Photos from Robert Karl Hutchinson's post in Ichetucknee Alliance
A few weeks ago, the Alachua County Commission authorized $100,000 to be spent on legal proceedings pertaining to the "Minimum Flows and Levels" rule proposed for the Lower Santa Fe and Ichetucknee Rivers. Our assumption was that the Water Management District would submit their proposed rule, and that it would be challenged by North Florida water utilities and agricultural interests. Alachua County would then intervene on the side of the SRWMD to support the rule, and more importantly, the "recovery plan." While we recognize that the rule is based on imperfect science, the recovery plan did have merit, such as a limiting consumptive use permits to five years in length. However, the utilities, behind closed doors , prevailed on the Florida "Department of Environmental Protection" to gut the MFL rule and recovery plan; for instance utilities can now get 20-year CUPs.
The dilemma the County faces is that we could mount an administrative challenge, but regardless of whether we win or lose, the end result will be the same: "Wait five years for a new groundwater model." During the time of the challenge, any benefits the MFL Rule might convey would be stayed.
I have suggested two other ways to spend the remaining funds (about $80K). The first is for Alachua County to get into the business of challenging many or all Consumptive Use Permits (both new applications and some existing permits). Being an official pest, especially a principled one, could have a significant impact on the size and speed of permits issued.

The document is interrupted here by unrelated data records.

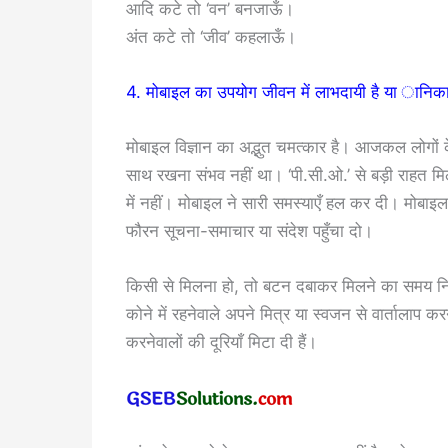
आदि कटे तो ‘वन’ बनजाऊँ।
अंत कटे तो ‘जीव’ कहलाऊँ।
4. मोबाइल का उपयोग जीवन में लाभदायी है या ानिका
मोबाइल विज्ञान का अद्भुत चमत्कार है। आजकल लोगों
साथ रखना संभव नहीं था। ‘पी.सी.ओ.’ से बड़ी राहत मिली
में नहीं। मोबाइल ने सारी समस्याएँ हल कर दी। मोबाइल 
फौरन सूचना-समाचार या संदेश पहुँचा दो।
किसी से मिलना हो, तो बटन दबाकर मिलने का समय निश्
कोने में रहनेवाले अपने मित्र या स्वजन से वार्तालाप 
करनेवालों की दूरियाँ मिटा दी हैं।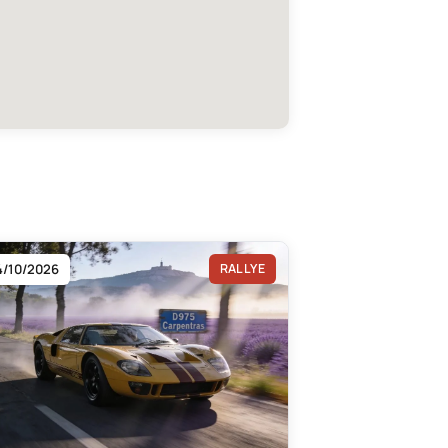
4/10/2026
RALLYE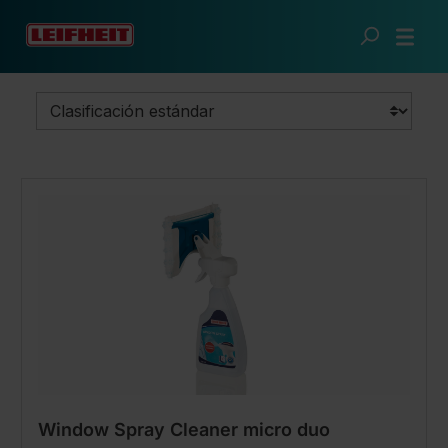
Saltar al contenido principal
Hogar limpio
Limpieza de otras superficies
Window Spray Cleaner micro duo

The second way we could use these funds is to become involved in the development of the "Georgia/North Florida Groundwater Model" which will become the basis for the next set of MFL rules. This is highly technical work and would require outside expertise if we wish to be effective. The interests who would over-exploit our groundwater will certainly be participating during this five-year process and they are likely to suggest more reasons to kick the can another five years into the future.
I'm interested to hear your suggestions about other ways Alachua County can spend the $80K to protect the public trust of our aquifer, springs, and rivers.
Thanks for reading, and for your suggestions.